The music industry is dead. There are no more musical heroes, no new groundbreakers, and the surviving good acts out there have aged. Songwriting has been reduced to seeing with which other so-called artist Timbaland’s fat ass can collaborate, and the indie scene is gimmick shit as far as The Arcade Fire can see. Long after the death of Kurt Cobain and before the loss of Johnny Cash, we lost someone relevant that seemed much more like that dude you went to high school with that always does open mic at the café than some  larger than life legend.

I’m referring to Elliott Smith. Elliott Smith, who got mainstream notice from his Academy Award nominated “Miss Misery” song from the soundtrack to Good Will Hunting. From There, Smith enjoyed moderate success until his untimely death by way of a self-inflicted steak knife stab wound. With his final words written on a Post It note, music lost a great. Since then, Smith has enjoyed posthumous successes, including the likes of his latest album, New Moon. From his beginning until his end, Smith perfected his simple song structures and a stripped down sort of style that is a real diamond in the rough with the sea of everything digitized. There have been few singer/songwriters out there to fully stick in the lexicon of my generation. Elliott Smith has more reason to be there than anyone.

There’s a reason I always cringe when I see some bandwagon nincompoop in a Dave Matthews Band shirt or get sad when I come across some woman that spends equal time touting Jack Johnson and her tramp stamp. As “Mr. Misery”, Smith set realistic standards with his song writing that covered life, love, and drugs in a real way. His voice was never relegated to screaming or yelling nonsensical bullshit found in your emo of today, but it was real, “Bitch, I can’t believe you’d do this to me!” overtones marked with a velvety soft voice. It was real in a way that other modern music has been yet to match. To put this theory to test, I naturally checked Myspace.com’s “Top Artists” list. And just below rapper, rapper, rapper, rapper, was Linkin Park. The following is a lyrical excerpt from their latest album:

”Dug a trench out, laid down there
With a shovel up out to reach somewhere
Yea someone pour it in,
Make it a dirt dance floor again
Say your prayers and stomp it out
When they bring that chorus in”

AEGHHHHHHHHHGHGH!!!!

Now, I realize that art is hard to judge and can be even more difficult to compare, but the visual of Linkin Park’s Chester Bennington digging up dance floor graves actually doesn’t sound too bad. In contrast, Elliott Smith delivers bad news in a catchy way. With two parts McCartney and Lennon, shaken with one part Nick Drake, sprinkled with the pain of your local starving artist; and a few other ingredients no one since has been able to emulate.

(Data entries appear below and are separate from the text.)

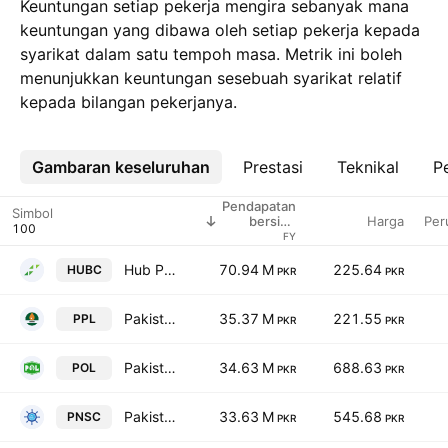
Keuntungan setiap pekerja mengira sebanyak mana
keuntungan yang dibawa oleh setiap pekerja kepada
syarikat dalam satu tempoh masa. Metrik ini boleh
menunjukkan keuntungan sesebuah syarikat relatif
kepada bilangan pekerjanya.
Gambaran keseluruhan
Lebih
Prestasi
Teknikal
Pe
Pendapatan
Simbol
Harga
Per
bersih /
pekerja
FY
Hub Power Co. Ltd.
70.94 M
225.64
HUBC
PKR
PKR
Pakistan Petroleum Limited
35.37 M
221.55
PPL
PKR
PKR
Pakistan Oilfields Limited
34.63 M
688.63
POL
PKR
PKR
Pakistan National Shipping Corporation
33.63 M
545.68
PNSC
PKR
PKR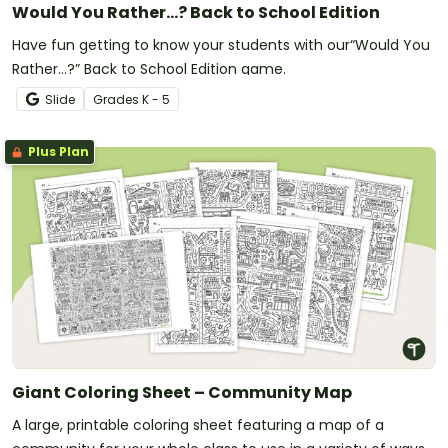
Would You Rather...? Back to School Edition
Have fun getting to know your students with our“Would You
Rather…?” Back to School Edition game.
Slide
Grade
s
K - 5
Plus Plan
Giant Coloring Sheet – Community Map
A large, printable coloring sheet featuring a map of a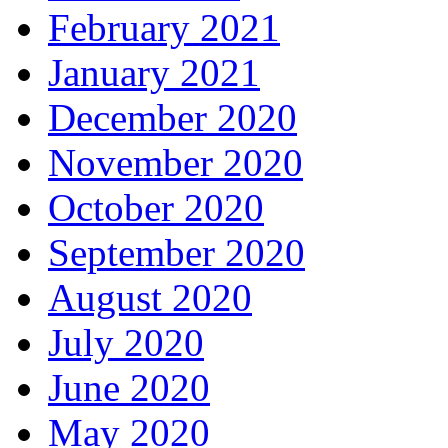
February 2021
January 2021
December 2020
November 2020
October 2020
September 2020
August 2020
July 2020
June 2020
May 2020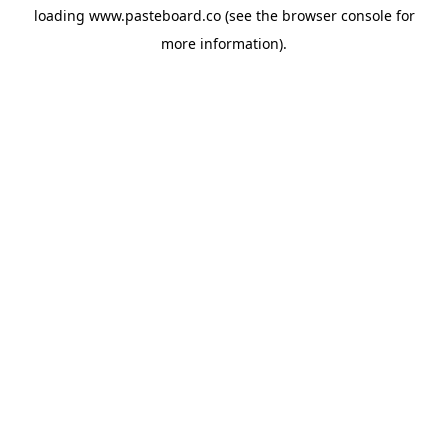
loading
www.pasteboard.co
(see the
browser console
for
more information).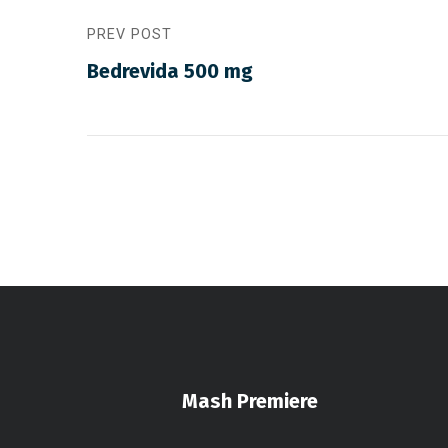
PREV POST
Bedrevida 500 mg
Mash Premiere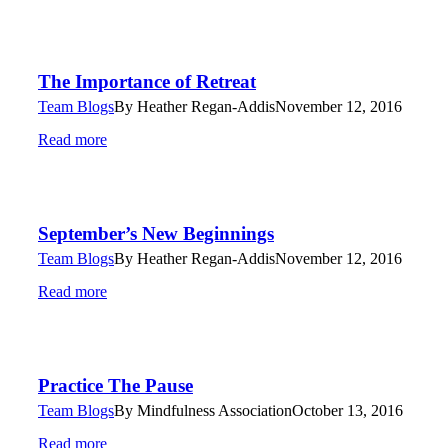
The Importance of Retreat
Team Blogs
By
Heather Regan-Addis
November 12, 2016
Read more
September’s New Beginnings
Team Blogs
By
Heather Regan-Addis
November 12, 2016
Read more
Practice The Pause
Team Blogs
By
Mindfulness Association
October 13, 2016
Read more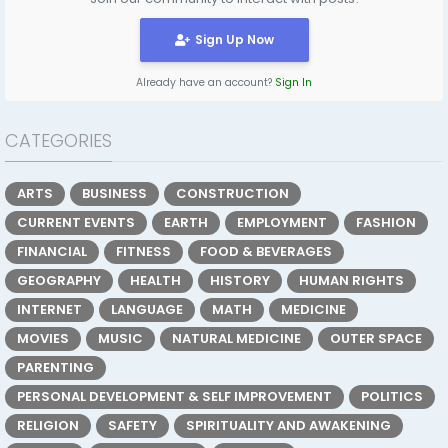
Sign Up Now
Already have an account?
Sign In
CATEGORIES
ARTS
BUSINESS
CONSTRUCTION
CURRENT EVENTS
EARTH
EMPLOYMENT
FASHION
FINANCIAL
FITNESS
FOOD & BEVERAGES
GEOGRAPHY
HEALTH
HISTORY
HUMAN RIGHTS
INTERNET
LANGUAGE
MATH
MEDICINE
MOVIES
MUSIC
NATURAL MEDICINE
OUTER SPACE
PARENTING
PERSONAL DEVELOPMENT & SELF IMPROVEMENT
POLITICS
RELIGION
SAFETY
SPIRITUALITY AND AWAKENING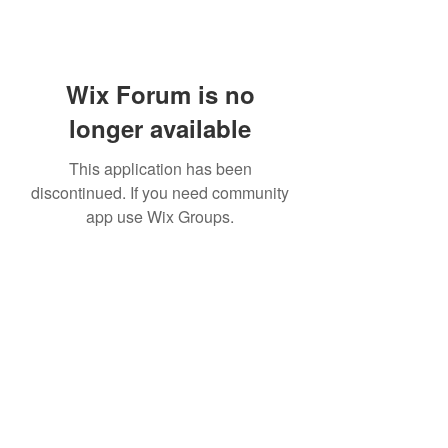
Wix Forum is no
longer available
This application has been
discontinued. If you need community
app use Wix Groups.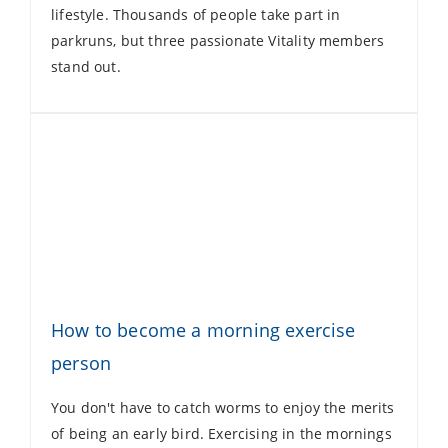
lifestyle. Thousands of people take part in
parkruns, but three passionate Vitality members
stand out.
How to become a morning exercise
person
You don't have to catch worms to enjoy the merits
of being an early bird. Exercising in the mornings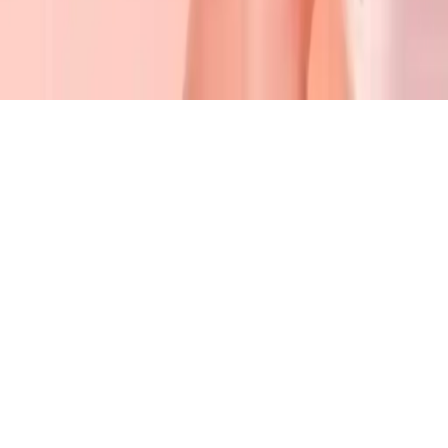
Back 2 School Makeover
Transform Amelia into a chic school fashionista with makeup,
skincare, and stunning hairstyles in Back 2 School Makeover!
Play Now
Back 2 School Makeover
Transform Amelia into a chic school fashionista with makeup,
skincare, and stunning hairstyles in Back 2 School Makeover!
2.1
(
406,810
votes)
Share
Fullscreen
Home
/
Makeup
Back 2 School Makeover
Transform Amelia into a chic school fashionista with makeup,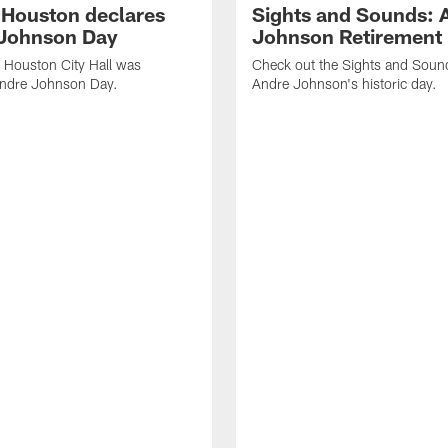
f Houston declares
Sights and Sounds: 
Johnson Day
Johnson Retirement
 Houston City Hall was
Check out the Sights and Soun
Andre Johnson Day.
Andre Johnson's historic day.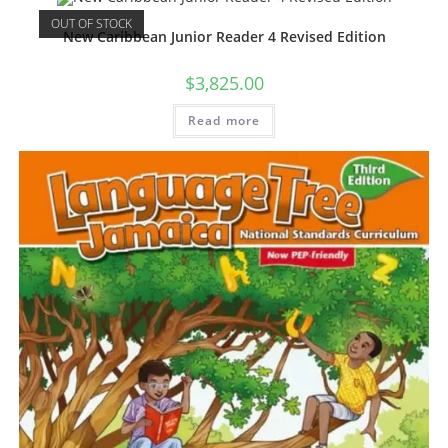
OUT OF STOCK
New Caribbean Junior Reader 4 Revised Edition
$
3,825.00
Read more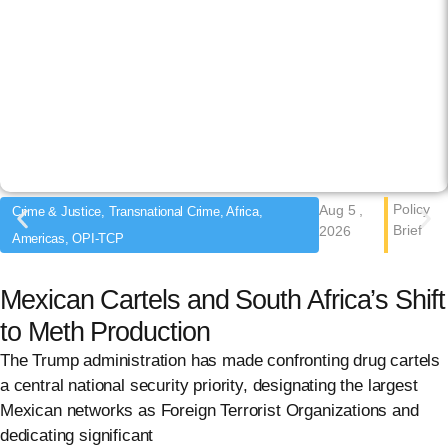
Policy
Aug 5 ,
Crime & Justice, Transnational Crime, Africa,
Brief
2026
Americas, OPI-TCP
Mexican Cartels and South Africa’s Shift
to Meth Production
The Trump administration has made confronting drug cartels
a central national security priority, designating the largest
Mexican networks as Foreign Terrorist Organizations and
dedicating significant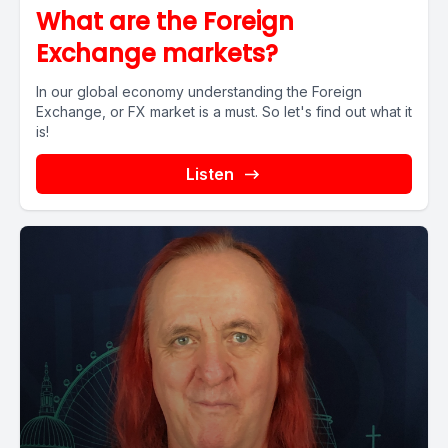
What are the Foreign
Exchange markets?
In our global economy understanding the Foreign
Exchange, or FX market is a must. So let's find out what it
is!
Listen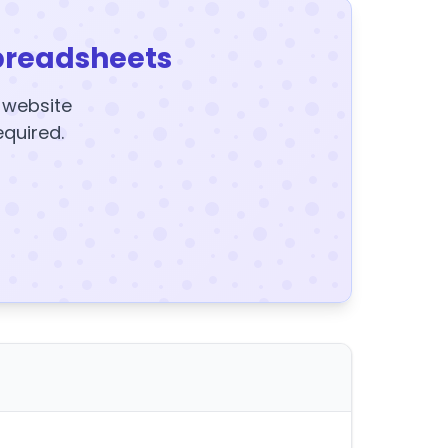
preadsheets
y website
equired.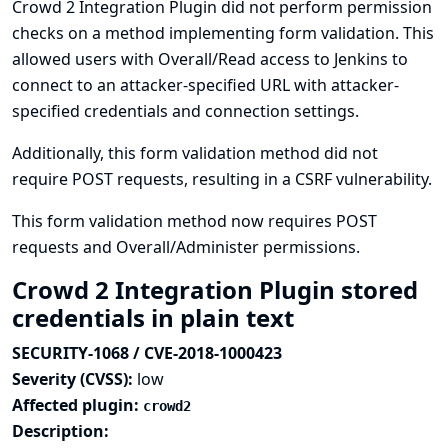
Crowd 2 Integration Plugin did not perform permission
checks on a method implementing form validation. This
allowed users with Overall/Read access to Jenkins to
connect to an attacker-specified URL with attacker-
specified credentials and connection settings.
Additionally, this form validation method did not
require POST requests, resulting in a CSRF vulnerability.
This form validation method now requires POST
requests and Overall/Administer permissions.
Crowd 2 Integration Plugin stored
credentials in plain text
SECURITY-1068 / CVE-2018-1000423
Severity (CVSS):
low
Affected plugin:
crowd2
Description: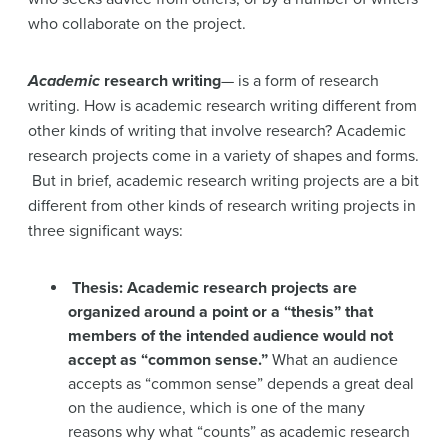
who collaborate on the project.
Academic
research writing
— is a form of research
writing. How is academic research writing different from
other kinds of writing that involve research? Academic
research projects come in a variety of shapes and forms.
But in brief, academic research writing projects are a bit
different from other kinds of research writing projects in
three significant ways:
Thesis: Academic research projects are
organized around a point or a “thesis” that
members of the intended audience would not
accept as “common sense.”
What an audience
accepts as “common sense” depends a great deal
on the audience, which is one of the many
reasons why what “counts” as academic research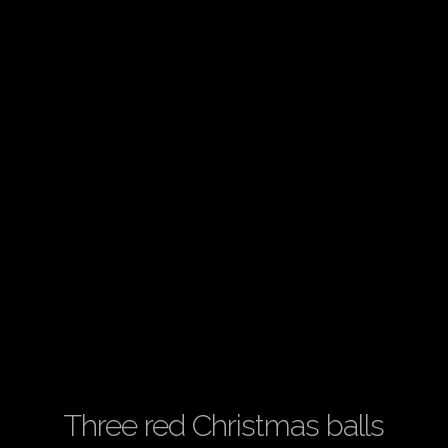
Three red Christmas balls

I urge everyone to at least check out an Elliott Smith tune or forty, learn the tragedy that became his life, and judge for yourself. But for this listener, there is no match for the spiderweb thin vocals and Beatles-esque delivery of such beautifully woeful music. Smith made songs that could really save someone. And we are left to ponder what could have been had someone saved him.